Sybilla stared at the row of stitches. She could not remember sewing them, but the evidence of her eyes was testament to her industry. She was like Marion, mindlessly seaming garments as if the lines of thread held the meaning of life. She wondered if Marion was dead. She also wondered if the girl had had any part in Ludlow’s overthrow. Reports were scattered and unclear. All that was known for certain was that Gilbert de Lacy had taken both town and castle in a single night of blood and fire.
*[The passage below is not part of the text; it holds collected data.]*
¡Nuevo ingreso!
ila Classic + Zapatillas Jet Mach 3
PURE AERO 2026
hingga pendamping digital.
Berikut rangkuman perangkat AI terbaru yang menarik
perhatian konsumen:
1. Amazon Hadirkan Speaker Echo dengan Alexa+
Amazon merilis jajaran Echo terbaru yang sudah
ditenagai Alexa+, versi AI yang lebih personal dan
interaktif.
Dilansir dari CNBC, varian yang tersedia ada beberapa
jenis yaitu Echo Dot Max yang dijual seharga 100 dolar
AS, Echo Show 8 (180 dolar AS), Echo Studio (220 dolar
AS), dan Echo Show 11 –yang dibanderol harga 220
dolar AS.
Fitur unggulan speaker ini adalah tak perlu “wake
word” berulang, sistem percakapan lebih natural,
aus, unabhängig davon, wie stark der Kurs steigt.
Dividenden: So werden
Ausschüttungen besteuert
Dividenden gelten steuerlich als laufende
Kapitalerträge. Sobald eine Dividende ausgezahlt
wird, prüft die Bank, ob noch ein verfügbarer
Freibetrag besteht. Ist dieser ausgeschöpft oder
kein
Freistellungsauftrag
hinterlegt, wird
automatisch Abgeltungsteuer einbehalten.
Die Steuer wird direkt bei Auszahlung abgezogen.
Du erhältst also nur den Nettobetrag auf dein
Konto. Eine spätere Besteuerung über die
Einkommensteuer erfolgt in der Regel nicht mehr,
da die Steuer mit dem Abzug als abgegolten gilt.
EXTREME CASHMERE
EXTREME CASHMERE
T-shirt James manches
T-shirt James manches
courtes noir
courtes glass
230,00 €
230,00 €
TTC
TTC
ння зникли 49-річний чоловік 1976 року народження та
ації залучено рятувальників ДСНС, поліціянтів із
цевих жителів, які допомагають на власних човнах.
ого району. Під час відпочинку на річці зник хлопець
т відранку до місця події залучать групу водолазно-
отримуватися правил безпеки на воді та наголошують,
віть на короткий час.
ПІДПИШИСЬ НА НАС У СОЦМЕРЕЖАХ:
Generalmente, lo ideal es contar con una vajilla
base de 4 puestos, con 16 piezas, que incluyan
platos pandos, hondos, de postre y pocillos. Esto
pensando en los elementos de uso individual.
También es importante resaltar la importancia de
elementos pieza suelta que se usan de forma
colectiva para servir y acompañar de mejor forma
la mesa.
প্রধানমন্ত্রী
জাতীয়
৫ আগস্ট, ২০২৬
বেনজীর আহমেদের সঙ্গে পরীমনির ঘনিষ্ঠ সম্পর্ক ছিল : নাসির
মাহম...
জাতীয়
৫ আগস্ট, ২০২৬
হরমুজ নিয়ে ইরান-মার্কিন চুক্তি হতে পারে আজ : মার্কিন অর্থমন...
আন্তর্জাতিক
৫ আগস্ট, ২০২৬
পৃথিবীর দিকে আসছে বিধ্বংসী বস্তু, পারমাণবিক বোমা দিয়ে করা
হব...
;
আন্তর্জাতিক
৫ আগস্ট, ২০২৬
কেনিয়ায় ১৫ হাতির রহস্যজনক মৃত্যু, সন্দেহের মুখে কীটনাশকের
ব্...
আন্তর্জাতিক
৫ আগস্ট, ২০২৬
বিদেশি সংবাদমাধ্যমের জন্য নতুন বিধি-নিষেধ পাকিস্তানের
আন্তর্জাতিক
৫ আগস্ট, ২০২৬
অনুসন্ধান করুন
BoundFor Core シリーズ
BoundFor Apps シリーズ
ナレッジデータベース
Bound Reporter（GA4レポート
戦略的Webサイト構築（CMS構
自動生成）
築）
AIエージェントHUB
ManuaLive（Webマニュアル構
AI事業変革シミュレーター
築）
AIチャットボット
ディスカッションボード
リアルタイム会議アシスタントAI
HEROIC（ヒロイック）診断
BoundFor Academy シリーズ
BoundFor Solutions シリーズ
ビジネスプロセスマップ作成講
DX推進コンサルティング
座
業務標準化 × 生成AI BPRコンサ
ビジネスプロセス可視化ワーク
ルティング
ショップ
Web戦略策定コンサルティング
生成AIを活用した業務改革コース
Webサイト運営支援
“I was a young bride when I came to Ludlow,” Sybilla told Sibbi and Hawise who had arrived with their husbands at Joscelin’s call to arms. She gazed out of the window. From the high chamber at their manor of Stanton, where they had moved from Hartland, she could see the sheep grazing the harvested fields and watch an autumn wind tossing the trees. “It had a wooden palisade then and the towers were only half built, but I was still bursting with pride that such a place should be mine.”
“Mama…” At a loss for words, Hawise touched her arm. Everyone was still reeling from the news of Ludlow’s loss. Reality was like a blurred piece of window glass, thick and distorted.
“There were times when the war came so close that I thought we would lose everything, but we held on and I thought we had survived.” She gave a tremulous sigh. “Now I am old, and what pride I had…” She broke off and with a shake of her head picked up her needle, but her eyes were too full to sew.
“We’ll win it back,” Hawise said fiercely. “Papa has sent an appeal to the King and our vassals are rallying daily to our banner.”
Sybilla nodded. “Yes,” she said, her voice tight with the effort of controlling tears, “we’ll win it back, but when I think of the struggle when I thought that struggling was over, I feel very tired.” She turned as Joscelin entered the room and immediately pushed her lips into the semblance of a smile. It was one thing to unburden herself to her daughters who, as women, were fellow conspirators, another to expose her weaknesses to her husband, who needed her strength.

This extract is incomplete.